The city of Orlando took steps in March 2007 to install red light cameras at specific intersections. The decision was finalized when Orlando city commissioners made the decision regarding the red light camera distributor.
Red light cameras are intended to decrease the number of auto accidents at intersections. When a car runs a red light, a picture is taken and the owner of the car is mailed a fine of more than a hundred dollars. The desired result is a decrease in deadly auto accidents that result when drivers run red lights.
The cameras are only installed at the most dangerous intersections with the highest rate of accidents.
Orlando City Council
The Orlando city council voted to move forward with the red light camera installation regardless of the outcome of the Florida State Legislature deliberation. Despite their decision to move forward, installation of the red light cameras will not take place until a final decision has been made by the Florida State Legislature.

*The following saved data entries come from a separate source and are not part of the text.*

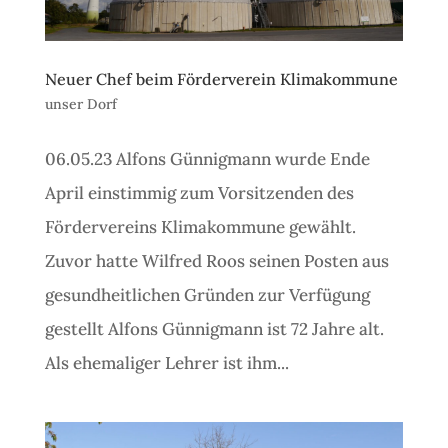
Neuer Chef beim Förderverein Klimakommune
unser Dorf
06.05.23 Alfons Günnigmann wurde Ende
April einstimmig zum Vorsitzenden des
Fördervereins Klimakommune gewählt.
Zuvor hatte Wilfred Roos seinen Posten aus
gesundheitlichen Gründen zur Verfügung
gestellt Alfons Günnigmann ist 72 Jahre alt.
Als ehemaliger Lehrer ist ihm...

Orlando taxpayers will be charged $500,000 a year for operation of the red light cameras. The installation firm told the Orlando city commissioners that they would drop the operation fee if the cameras do not generate city revenue.

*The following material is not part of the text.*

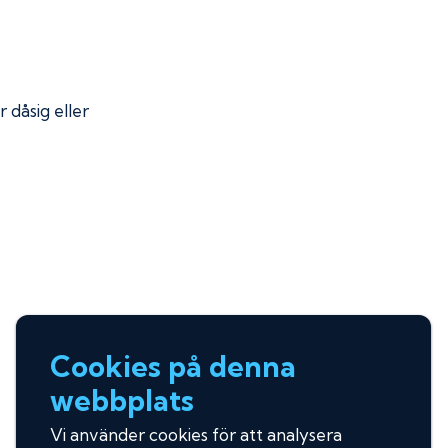
r dåsig eller
Cookies på denna
webbplats
Vi använder cookies för att analysera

Criticism of Red Light Cameras
Those who criticize the red light cameras say that the cameras become a focus of revenue for cities and that the commissioners may lose site of the overall purpose of the cameras, which is to save lives by preventing auto accidents.

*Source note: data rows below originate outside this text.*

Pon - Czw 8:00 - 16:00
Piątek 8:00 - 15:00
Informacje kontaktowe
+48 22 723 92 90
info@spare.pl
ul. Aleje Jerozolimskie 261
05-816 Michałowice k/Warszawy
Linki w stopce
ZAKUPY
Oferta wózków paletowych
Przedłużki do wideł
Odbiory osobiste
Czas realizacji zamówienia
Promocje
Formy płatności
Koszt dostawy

The concern of the overall intention of the red light installation is in addition to concerns regarding invasion of privacy and the question of the actual effectiveness of the cameras in preventing auto accidents.
Red Light Cameras May Not Save Lives
A study conducted by the University of South Florida claims that red light cameras actually lead to an increase in the number of collisions. This is because drivers stop their cars abruptly in order to avoid running a red light. The abrupt stops increases the risk for serious injuries in rear-end collisions.
A professor and chair of Health Policy and Management at the USF College of Public Health states that the cameras could potentially cause adverse driving conditions due to the state’s high population of elderly drivers, who are at a higher risk for serious injury during an auto accident.
Orlando City Commissions Final Decision
Despite the University of South Florida study, the Orlando city commissioners believe that the red light cameras will save lives. By giving a steep fine of over one hundred dollars, the city commissioners hope to deter drivers from behavior that may result in auto accidents.